Успокоенный, оставил все это на столе и повалился на диван. Ему стало легче. А в доме напротив по-прежнему было тихо и темно...
День седьмой
Проснувшись, он не сразу сообразил, где находится. Большая комната, не загроможденная мебелью, светлые обои, с потолка свисает огромная люстра из бронзы и.хрусталя, слева - обитое велюром мягкое кресло... Сердце болезненно сжалось. Все повторяется. Вновь эта комната и это ужасное чувство, будто случилось непоправимое. Тогда он узнал о гибели Маши. И вот опять. Жестокие фантазии, вспышка болезненной ненависти, рисунок... Рисунок?
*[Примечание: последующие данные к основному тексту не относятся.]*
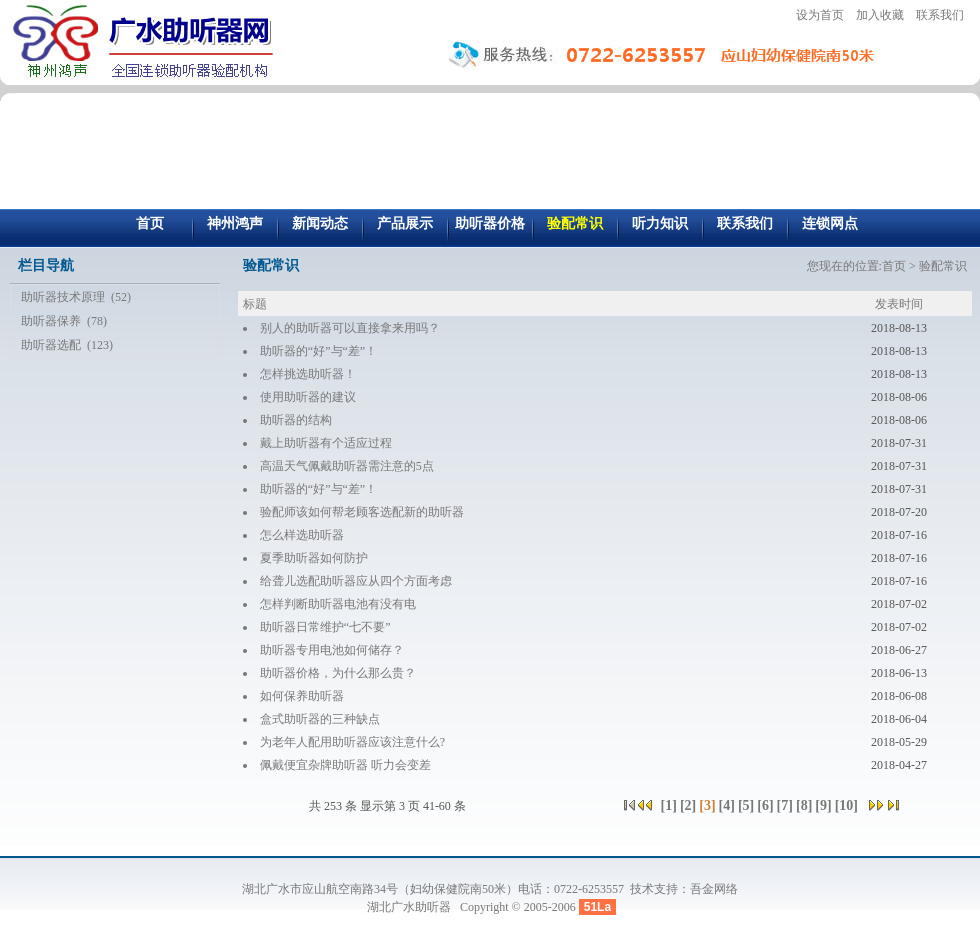 Image resolution: width=980 pixels, height=938 pixels. Describe the element at coordinates (660, 223) in the screenshot. I see `听力知识` at that location.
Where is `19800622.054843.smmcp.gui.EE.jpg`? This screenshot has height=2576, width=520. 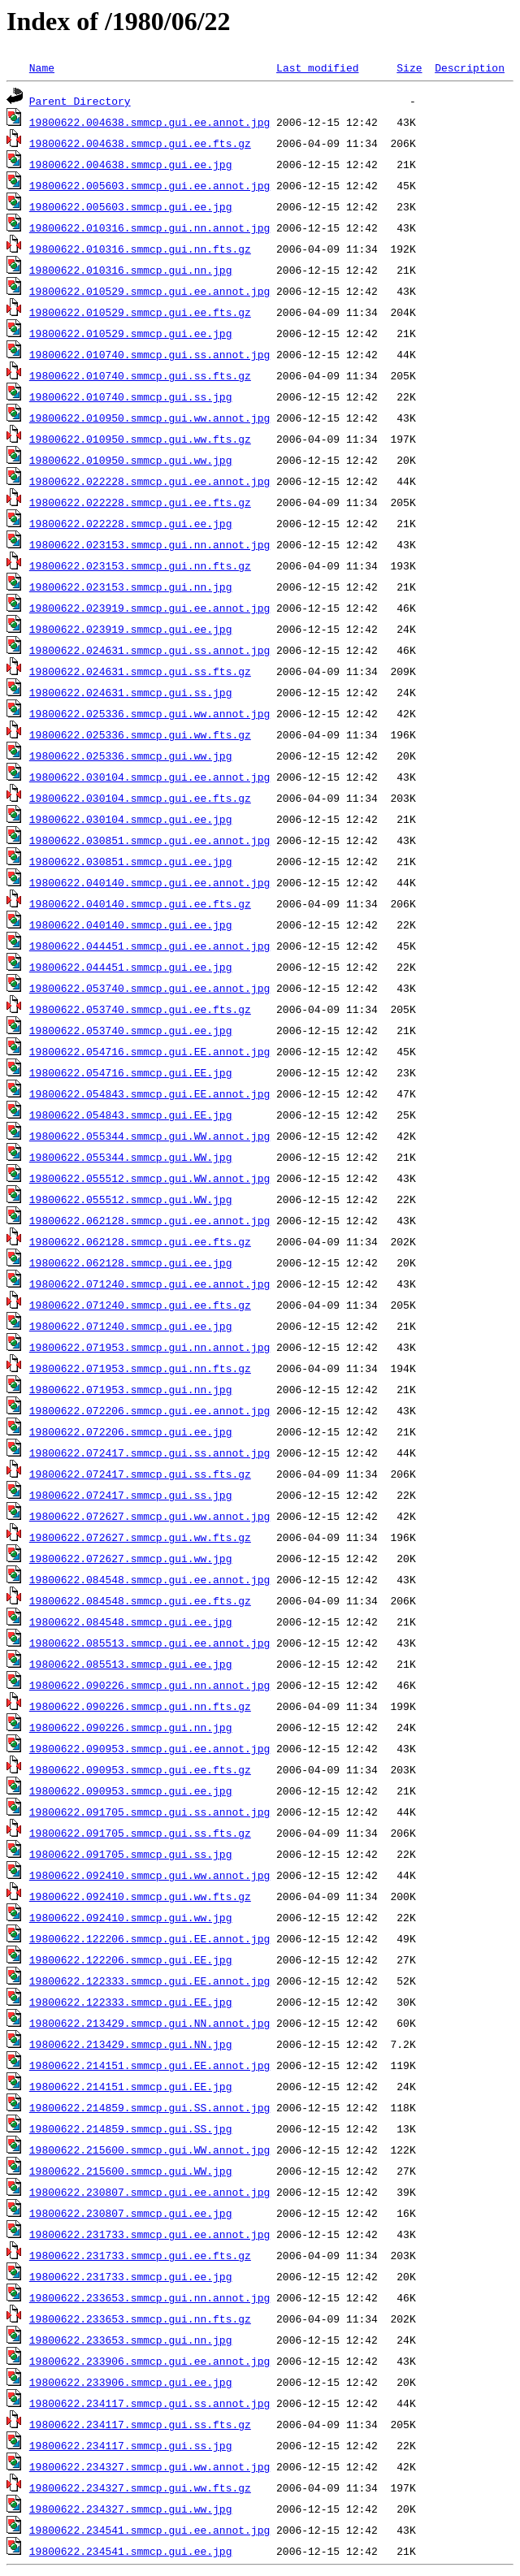 19800622.054843.smmcp.gui.EE.jpg is located at coordinates (130, 1114).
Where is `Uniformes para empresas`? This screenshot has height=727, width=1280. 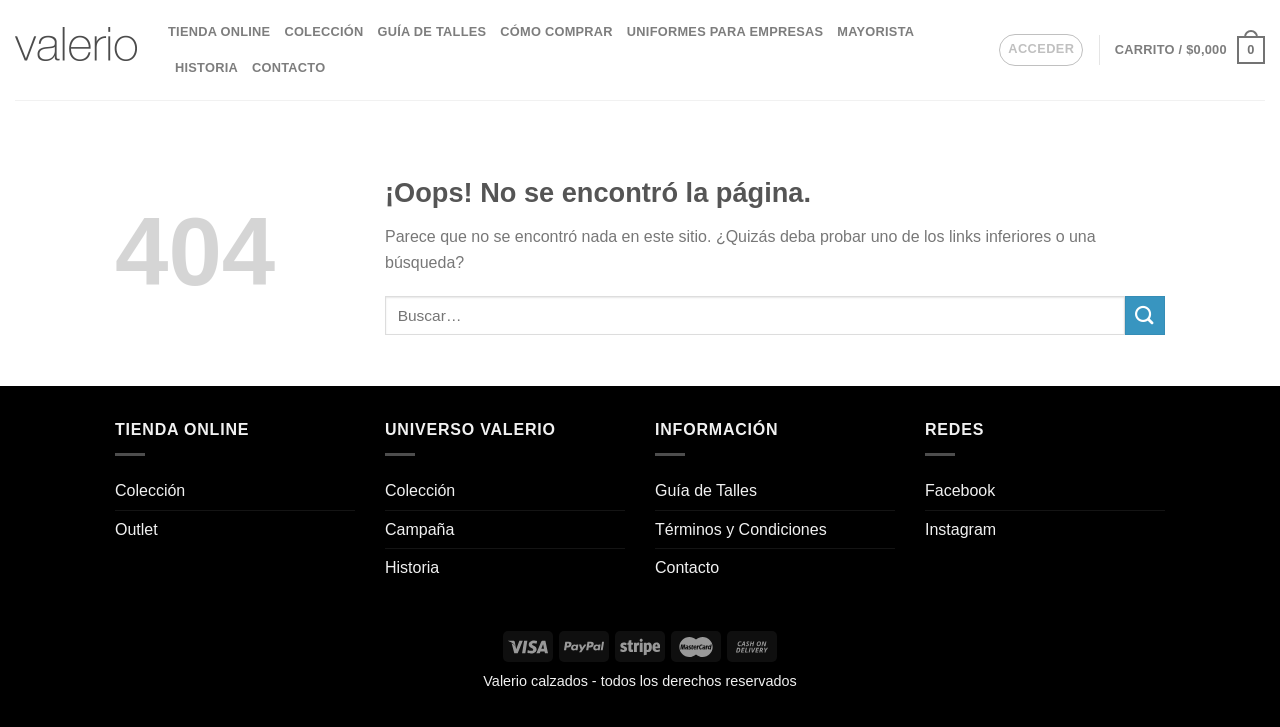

Завьялов вскочил. Рисунка на столе не было, стаканчик с карандашами и ручками стоял на полке за стеклянной дверцей. А на стене висел плакат. Что за черт? Глазам своим не поверил! Брюнетка ослепительно улыбалась, словно бы и не было кошмара прошедшей ночи. На ее лице никакого красного пятна. Даже намека. Неужели приснилось? Глянул на часы: половина десятого. За окном хмурое зимнее утро, сеет мелкий снег, деревья сгибаются под напором ледяного ветра.